The T202 set consisted of 132 total cards with numerous combinations of end panels and center panels. Prominent players of the time who appeared on the most end and center panel combinations were Christy Mathewson, who appeared on ten different cards all on end panels, and Ty Cobb, who appeared on a combination of over six different cards including end and center panels.

Card backs include biographies for the players and a text describing the live-action scene on the middle. All of those text also featured a Hassan Cigarettes advertising below. Some of the players featured on the end panels also appeared on the middle action, but not always.
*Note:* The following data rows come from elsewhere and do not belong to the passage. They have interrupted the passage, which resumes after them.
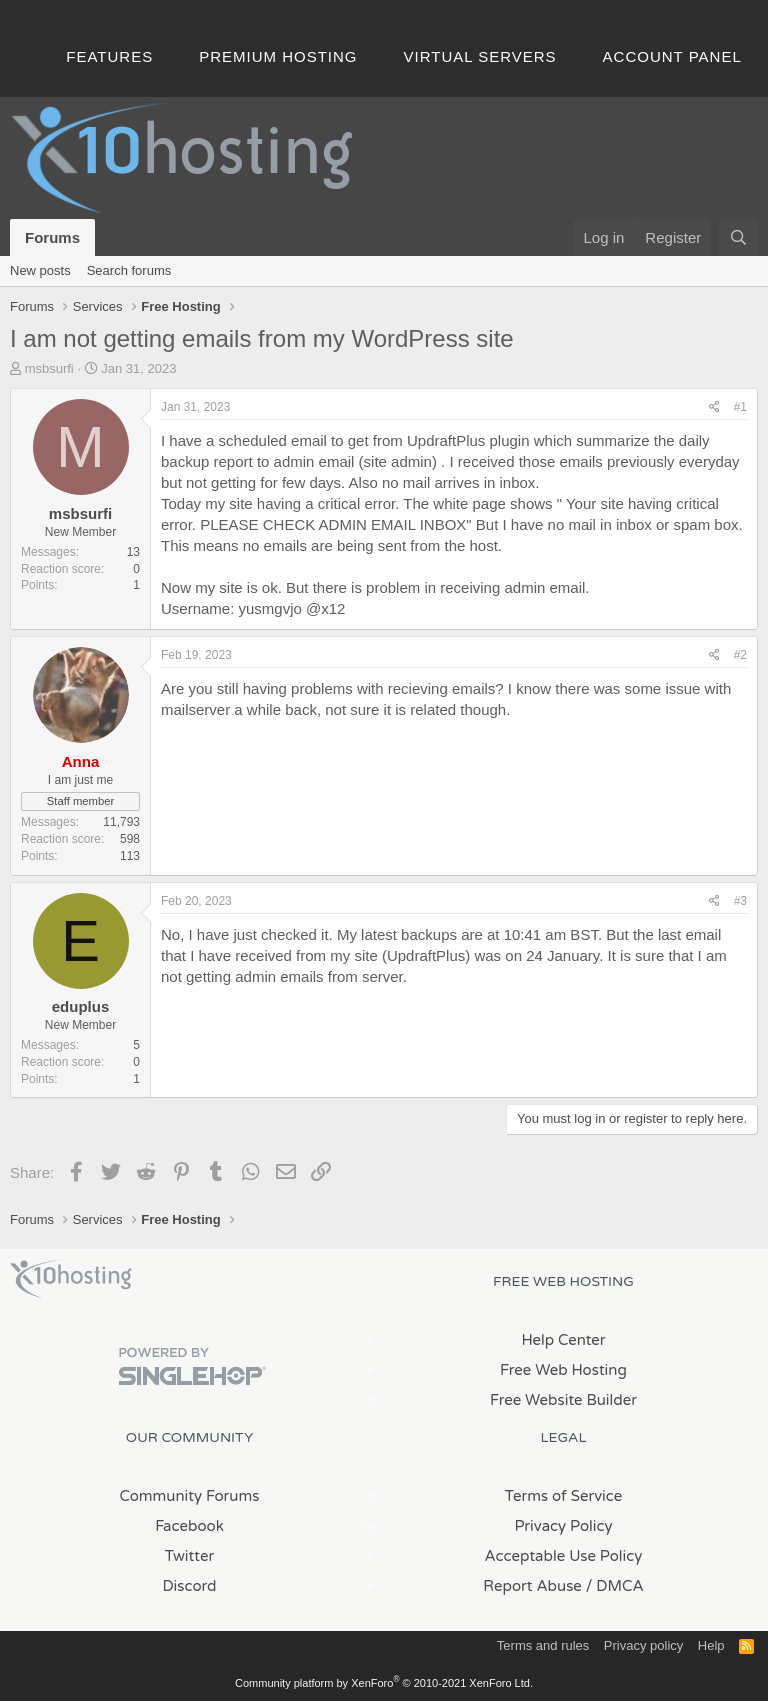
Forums (52, 237)
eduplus (81, 1006)
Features (109, 56)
Both leagues, American and National, also featured different card designs.

==Value==
According to several recent sales on Ebay, the common T202 that is rated a PSA 5 or better will cost at least $200. Cards that have at least one Hall of Fame player highlighted in any of the three pictures, that are rated a PSA 5 or better will cost at least $250. Some Hall of Famers command higher prices than others, but Ty Cobb generally commands the most money. A Cobb in PSA 5 condition will cost at least $1500 as of 2019. There is an unusual rarity in this set, however. The Lord Catches His Man card, previously considered a common card worth around $100, has dramatically increased in price, due to the speculation that the center picture of the card may be Shoeless Joe Jackson. The theory seems to be backed up by a photo taken in a newspaper from the same year the card came out. The photo and the card appear to match. If the center panel is, in fact, Shoeless Joe Jackson, it will most likely easily be the most valuable card in the set, as he does not appear in any other card.